Il bilancio delle vittime si aggiorna a 32 morti, con il ritrovamento di un altro cadavere all’aeroporto, e 270 feriti. Tra i morti con ogni probabilità c’è anche un’italiana, come ha reso noto la Farnesina. Potrebbe trattarsi di Patricia Rizzo, un’impiegata presso un’agenzia della Commissione Ue. I familiari sono assistiti dall’ambasciata per il riconoscimento. Tutte le vittime sono state ricordate stamane in Place de la Bourse, con un minuto di silenzio che ha avvolto le centinaia di persone raccolte nella centralissima piazza. Intanto, si cerca anche di tornare alla normalità. Le scuole hanno aperto regolarmente, la maggior parte dei trasporti pubblici funziona mentre l’aeroporto è ancora chiuso e lo sarà anche domani. La presidenza di turno olandese dell’Unione europea sta lavorando ad una possibile convocazione venerdì di una riunione straordinaria dei ministri dell’Interno dedicata all’emergenza terrorismo, mentre il Dipartimento di stato americano ha emesso un ‘travel warning’, invitando i cittadini americani a non viaggiare verso e attraverso l’Europa dopo gli attacchi di Bruxelles, e indicando l’esistenza di una minaccia «a breve termine» di possibili nuovi attentati.

SILENZIO STAMPA
Le autorità chiedono alla stampa di non diffondere informazioni. Non cercano solo tracce, cercano persone, sospetti. Alcuni potrebbero essere pronti a entrare in azione di nuovo. L’intelligence irachena afferma che ci sono altri tre attentatori suicidi» pronti a colpire e che «compiranno presto un altro attacco».
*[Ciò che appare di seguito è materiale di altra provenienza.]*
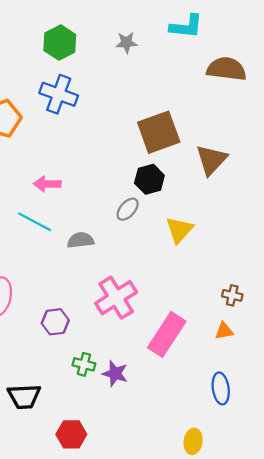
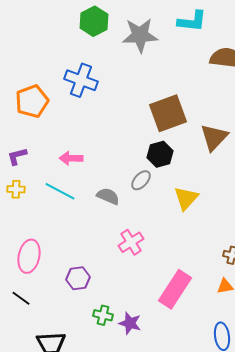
green hexagon: (60, 43) -> (94, 21), moved
gray star: (126, 43) -> (140, 35), size x1.8
gray semicircle: (80, 240) -> (108, 196), moved, turned 30
pink cross: (116, 298) -> (131, 242), moved, size x0.7

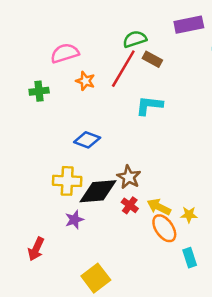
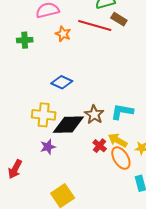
red line: (123, 69) -> (95, 26), turned 72
cyan L-shape: (149, 105) -> (122, 112), moved
red cross: (130, 205) -> (100, 146), moved

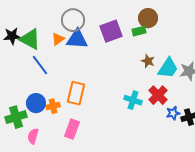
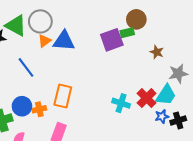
gray circle: (73, 20) -> (40, 21), moved
purple square: (111, 31) -> (112, 40), moved
green triangle: (30, 39) -> (16, 26), moved
brown star: (148, 61) -> (157, 52), moved
cyan trapezoid: (168, 68) -> (166, 95), moved

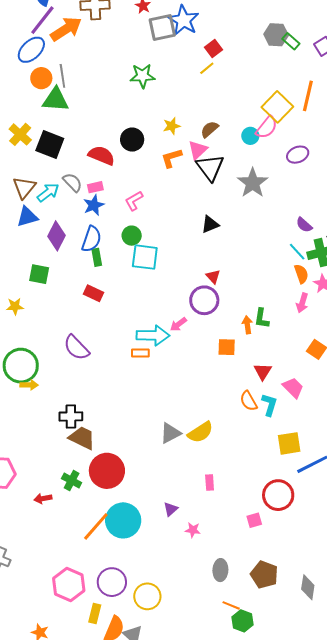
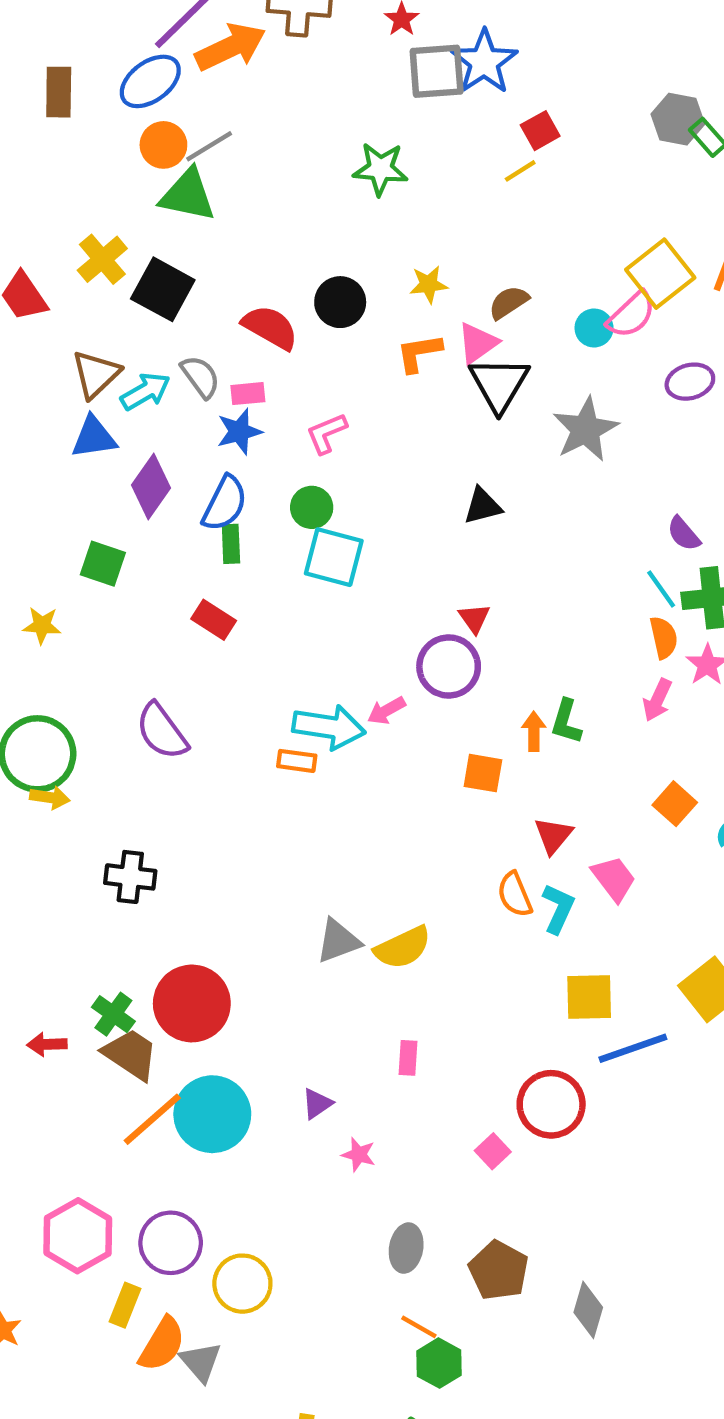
gray line: (62, 76) -> (209, 146), turned 60
brown trapezoid: (82, 438) -> (131, 1054), moved
pink square: (254, 520) -> (493, 1151), turned -35

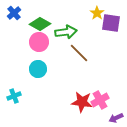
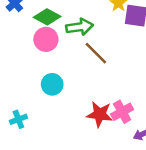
cyan circle: (38, 69) -> (52, 84), moved
cyan cross: (14, 96) -> (18, 119), moved

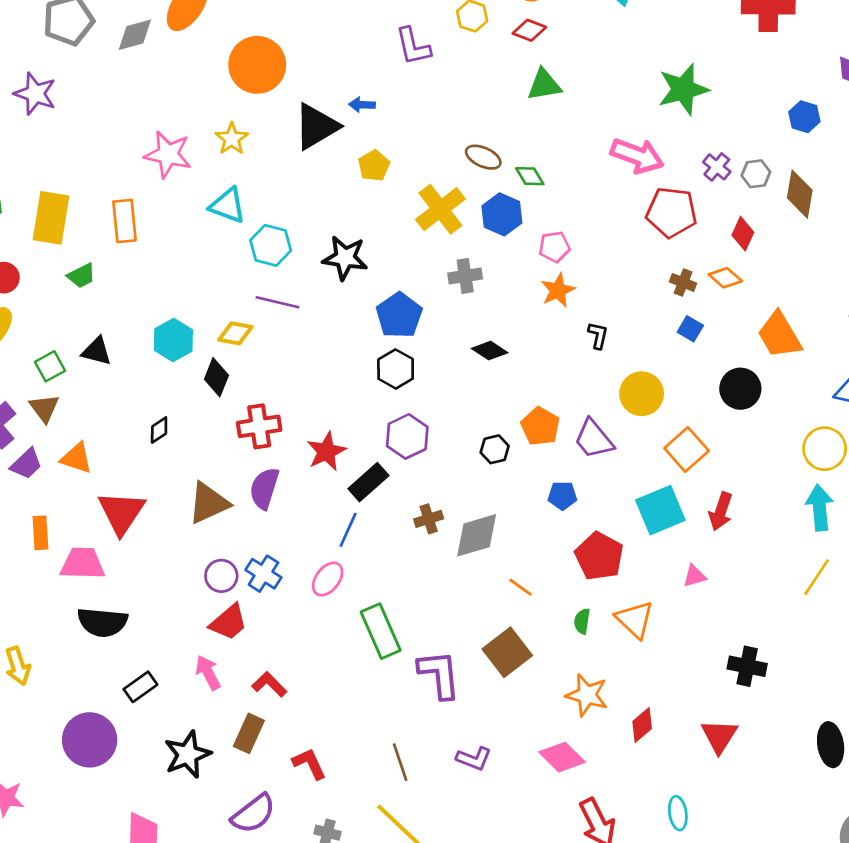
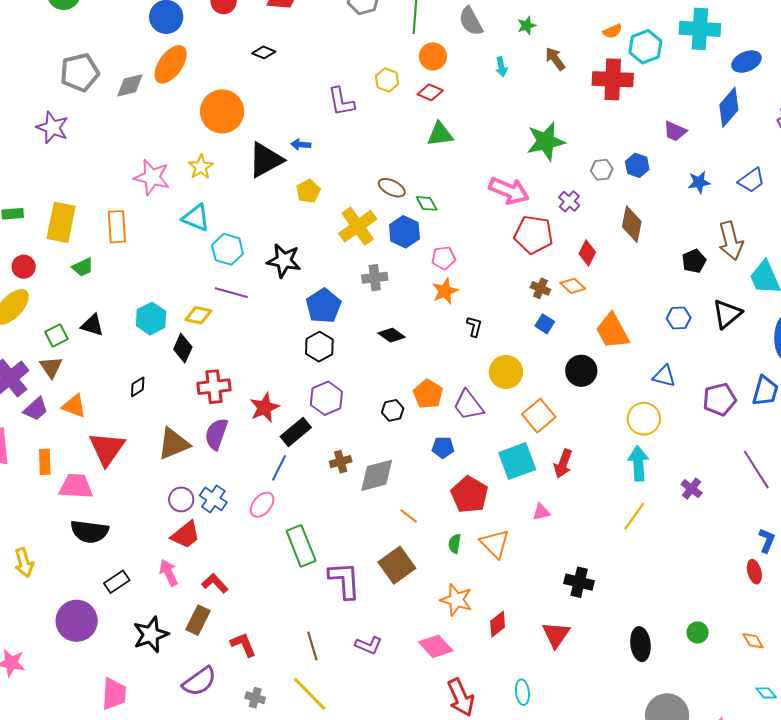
gray hexagon: (756, 174) -> (602, 170), moved

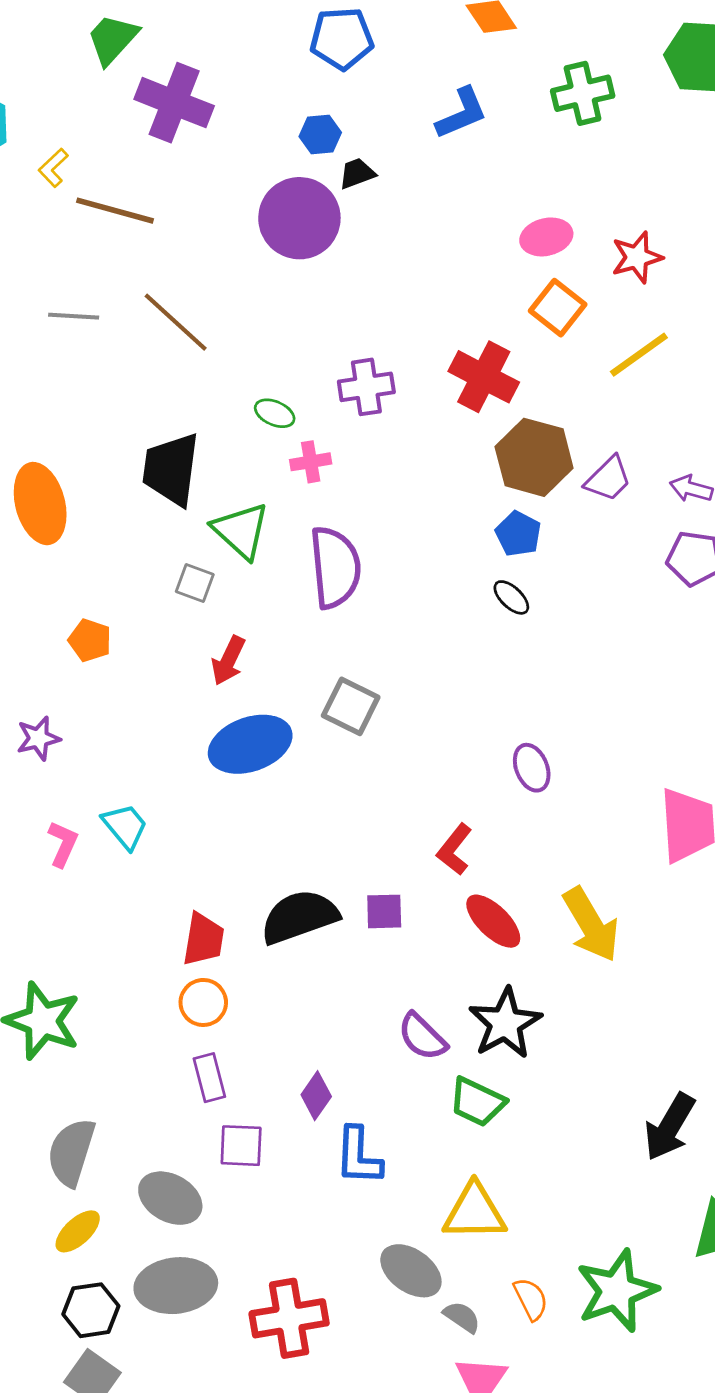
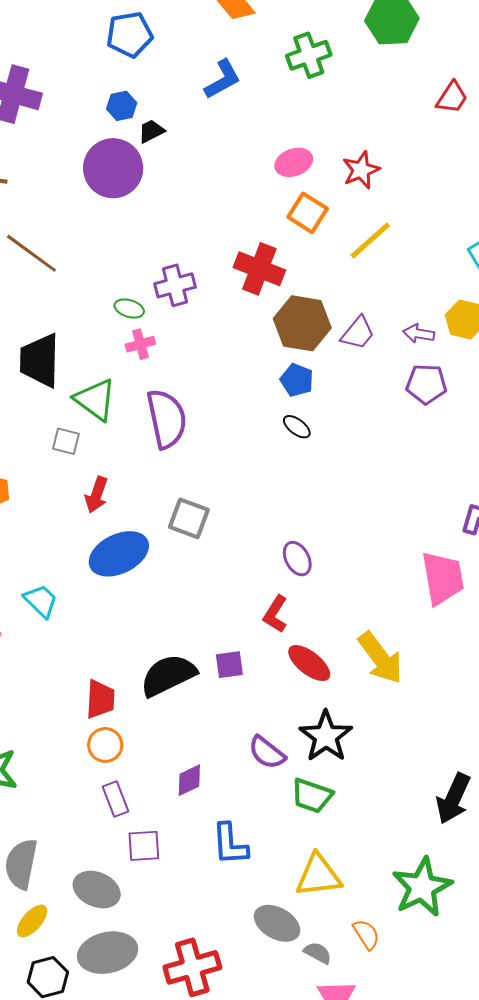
green ellipse: (275, 413) -> (129, 309), moved
purple ellipse: (532, 768) -> (297, 559), moved
cyan trapezoid: (125, 826) -> (41, 601), moved
purple diamond: (316, 1096) -> (189, 780), moved, turned 36
green star: (617, 1291) -> (422, 887), moved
Difficile sapere se l’attentato di ieri fosse preparato da tempo, oppure sia stato organizzato in rappresaglia dopo l’arresto di Abdeslam. Sempre secondo fonti dell’intelligence irachena, l’Isis stava pianificando attacchi in Europa che avevano per obiettivo «aeroporti e treni», ma non a Bruxelles. La cattura di Abdeslam avrebbe poi accelerato i piani e messo la capitale belga al centro del mirino. Gli esperti sono tutti d’accordo: non s’improvvisa in quattro giorni un attacco coordinato come quello di ieri. «Ma può esserci stato il collegamento tra un’operazione preparata da tempo e il fatto di poterla realizzare a caldo, per dare il sentimento dell’ubiquità, dubito dopo l’arresto di Salah» ha commentato Pierre Servent, studioso di movimenti terroristici.

GLI INFILTRATI
Fonti dell’inchiesta ieri si mostravano prudenti su eventuali collegamenti tra la cattura di Salah e gli attacchi. In compenso, l’aeroporto di Zaventem era da tempo collegato a Salah e alla sua organizzazione. Addetto ai bagagli dello scalo era Abdellah Chouaa, in carcere dal 23 novembre: Salah cercò di contattarlo la sera del 13 novembre per chiedergli di trovare un falso passaporto. Chouaa aveva inoltre accompagnato all’aeroporto Mohamed Abrini qualche tempo prima degli attacchi di Parigi. Sempre Chouaa sarebbe andato a prendere a Parigi lo stesso Abrini di ritorno dalla Siria. Lavorava all’aeroporto di Bruxelles, come addetto al rifornimento di cherosene degli aerei, anche il fratello di Abrini. La cellula di Salah poteva dunque avere accesso facilmente a molte e dettagliate informazioni sullo scalo.